Cobleskill-Richmondville Central School Superintendent Lynn Macan said they’ve posted a Q-& A-statement from the state Health Department on its website and school nurses are also in touch with the DOH.
“The biggest suggestion is wash your hands, wash your hands, wash your hands,” Ms. Macan said.
“We’re urging preventative measures that help to resist what isn’t an issue yet.”
SUNY Cobleskill’s Holly Cargill-Cramer said they’ve posted signs reminding students to wash their hands, stay home if they don’t feel well, and check in with the campus Wellness Center if they have any concerns.
Like all SUNY schools, she said, the college put a plan for dealing with potential pandemics in place a couple of years ago when concerns began surfacing over bird flu.
Ms. Cargill-Cramer said Monday the campus’s flu committee had a conference call with Bassett Hospital, Cooperstown to make sure they were doing everything they should and they’re also in contact with the local Health Department.
“There’s been no indication anything’s happening, but we want everyone here to be aware of the common sense steps they should be taking, no matter what the illness is,” she added.
Karen Miller, Schoharie County’s public information officer, said the county also has a plan in place for dealing with situations like this, and that includes staying in touch with state officials.
“It’s being considered an outbreak, not a pandemic, at this point,” she said.
Kathleen Strack, county public health director, said the county has made swine flu its priority.
“Staff members have been redirected to monitor the situation for the duration of the public health emergency,” she said.
The state Health Department has set up a toll-free number for residents with questions or concerns about swine flu, 1-800-808-1987.

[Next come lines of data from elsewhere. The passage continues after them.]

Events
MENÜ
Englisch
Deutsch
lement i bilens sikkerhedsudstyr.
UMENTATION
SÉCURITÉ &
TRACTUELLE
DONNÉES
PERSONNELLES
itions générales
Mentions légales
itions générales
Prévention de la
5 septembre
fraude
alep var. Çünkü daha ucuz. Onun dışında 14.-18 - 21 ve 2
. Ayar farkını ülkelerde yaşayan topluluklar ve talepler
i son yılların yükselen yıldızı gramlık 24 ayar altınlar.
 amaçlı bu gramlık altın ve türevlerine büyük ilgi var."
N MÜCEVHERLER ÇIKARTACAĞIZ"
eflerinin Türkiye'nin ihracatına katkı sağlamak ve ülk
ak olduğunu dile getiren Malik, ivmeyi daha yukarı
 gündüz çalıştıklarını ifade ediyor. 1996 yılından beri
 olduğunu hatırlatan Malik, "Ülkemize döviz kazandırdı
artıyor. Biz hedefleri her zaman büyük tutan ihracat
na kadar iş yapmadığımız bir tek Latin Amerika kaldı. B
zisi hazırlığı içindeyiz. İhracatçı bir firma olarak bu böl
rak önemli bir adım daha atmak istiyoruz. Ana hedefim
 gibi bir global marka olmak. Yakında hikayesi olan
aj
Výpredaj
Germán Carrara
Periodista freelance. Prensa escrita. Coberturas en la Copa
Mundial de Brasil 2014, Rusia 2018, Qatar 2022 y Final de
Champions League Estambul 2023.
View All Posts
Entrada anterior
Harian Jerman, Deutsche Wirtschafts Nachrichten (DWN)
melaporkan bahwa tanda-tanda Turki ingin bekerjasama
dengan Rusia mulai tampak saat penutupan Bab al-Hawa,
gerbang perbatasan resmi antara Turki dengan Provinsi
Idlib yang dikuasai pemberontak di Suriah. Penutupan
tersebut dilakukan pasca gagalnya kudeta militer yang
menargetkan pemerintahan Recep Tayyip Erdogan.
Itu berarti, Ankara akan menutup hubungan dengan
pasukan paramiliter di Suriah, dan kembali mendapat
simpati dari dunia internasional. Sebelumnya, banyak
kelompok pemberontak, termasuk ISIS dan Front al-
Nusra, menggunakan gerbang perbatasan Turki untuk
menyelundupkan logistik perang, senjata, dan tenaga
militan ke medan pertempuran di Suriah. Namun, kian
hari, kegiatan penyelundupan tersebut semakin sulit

The line will be open 24 hours a day.
Information is also available on the state’s website, www.nyhealth.gov.
Ms. Miller also suggested a source closer to home.
“If anyone has any questions, we’re suggesting they call their own physician,” she said.
All health departments, hospitals, and physicians have been notified to be on heightened awareness for respiratory illness.
On Saturday, the federal Department of Health and Human Services issued a nationwide public-health emergency declaration; on Sunday, Governor David Paterson activated the state’s health emergency plan.
According to state DOH, swine flu is caused by type A influenza viruses and anti-viral drugs are reported to be effective in treating it.
Simple disease-prevention steps include: washing your hands often with soap and water or using alcohol-based cleansers, avoiding people who are ill, staying home if you’re sick, using tissues when you cough or sneeze, keeping hands away from your face, cleaning shared space—phone, keyboard, steering wheels—more often, and avoiding sharing things like toothbrushes and towels.